You are a machine learning specialist working for a language translation department of a major university.
Your university has developed a mobile/web app that translates across different languages.
You are now in the process of adding some of the more obscure languages in the far north area of the Arctic, such as Inuktun, Nganasan, and Dolgan.
These languages are spoken by very few people in their regions so you have had to build your own data sources of the language patterns for each region. Your machine learning team has decided to use Amazon Kendra to build an indexed searchable document repository.
Your team needs to use the Kendra service to explore their language data in order to clean the data to prepare it for use in your language translation software.
Your team has created your Kendra index and has added your data sources (HTML files, plain text files, PDFs, Word documents, PowerPoint presentations) in your S3 bucket to your index using the Kendra BatchPutDocument API call.
However, you see in your CloudWatch logs an HTTP status code of 400 and some of your documents have not been successfully indexed. What could be the source of the indexing failure?
Click on the arrows to vote for the correct answer
A. B. C. D.Answer: B.
Option A is incorrect.
The limit for the total size of your files from your S3 bucket is 50 MB, not 25 MB.Option B is CORRECT.
One of the limits for Kendra documents is that text extracted from an individual document cannot exceed 5 MB.Option C is incorrect.
Kendra supports the following unstructured document typesHTML files, Microsoft PowerPoint presentations, Microsoft Word documents, plain text documents, and PDFs.
Option D is incorrect.
Kendra supports the following unstructured document typesHTML files, Microsoft PowerPoint presentations, Microsoft Word documents, plain text documents, and PDFs.
Reference:
Please see the Amazon Kendra developer guide titled Types of Documents.
Please refer to the Amazon Kendra developer guide titled Quotas for Amazon Kendra.
Please review the Amazon Kendra developer guide titled Common Errors.
Please refer to the Amazon Kendra developer guidetitled BatchPutDocument.
The HTTP status code of 400 indicates a client-side error, which means that there was an issue with the request sent to the server. In this case, the request was to index documents using the Kendra BatchPutDocument API call.
Based on the information provided, there are several potential sources of the indexing failure, as outlined in the answer options:
A. The total size of your files from your S3 bucket exceeds 25 MB If the total size of the files being indexed exceeds 25 MB, this could cause the indexing failure.
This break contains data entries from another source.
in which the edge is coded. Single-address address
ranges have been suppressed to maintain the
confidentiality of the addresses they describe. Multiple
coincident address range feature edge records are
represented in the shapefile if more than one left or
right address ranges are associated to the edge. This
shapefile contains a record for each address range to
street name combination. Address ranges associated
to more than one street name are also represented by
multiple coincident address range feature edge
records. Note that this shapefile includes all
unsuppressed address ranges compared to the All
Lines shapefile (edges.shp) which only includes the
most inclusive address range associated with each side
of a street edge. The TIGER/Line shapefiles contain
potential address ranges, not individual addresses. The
Kendra has a limit on the size of the documents that can be indexed, and if this limit is exceeded, the indexing will fail.
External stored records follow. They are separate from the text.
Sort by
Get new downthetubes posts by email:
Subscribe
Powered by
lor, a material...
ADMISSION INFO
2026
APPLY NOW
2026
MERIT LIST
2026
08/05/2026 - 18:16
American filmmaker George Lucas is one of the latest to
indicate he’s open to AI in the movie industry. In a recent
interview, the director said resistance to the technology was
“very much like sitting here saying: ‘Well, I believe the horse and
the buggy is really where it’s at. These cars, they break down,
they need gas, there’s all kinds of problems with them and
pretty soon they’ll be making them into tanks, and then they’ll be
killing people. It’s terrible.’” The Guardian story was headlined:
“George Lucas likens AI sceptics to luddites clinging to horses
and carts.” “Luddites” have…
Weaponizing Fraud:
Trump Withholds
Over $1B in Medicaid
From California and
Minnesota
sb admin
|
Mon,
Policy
B. The text extracted from an individual Word document exceeds 5 MB Similar to the above, if the text extracted from an individual Word document exceeds 5 MB, this could also cause the indexing failure. Kendra has a limit on the size of the text that can be extracted from a document, and if this limit is exceeded, the indexing will fail.
C. PDF documents are not supported by the Kendra BatchPutDocument API call If the documents being indexed are in PDF format, this could also cause the indexing failure. While Kendra supports indexing of several file types, including HTML, plain text, and Word documents, PDF documents are not currently supported.
D. Microsoft PowerPoint presentations are not supported by the Kendra BatchPutDocument API call. Similar to PDF documents, Microsoft PowerPoint presentations are not currently supported by Kendra for indexing.
To resolve the indexing failure, the team would need to identify which of the above scenarios is causing the issue and take appropriate action. If the issue is related to file size limits, the team could consider splitting up the documents into smaller chunks. If the issue is related to unsupported file types, the team could convert the documents to a supported format or explore alternative solutions for indexing.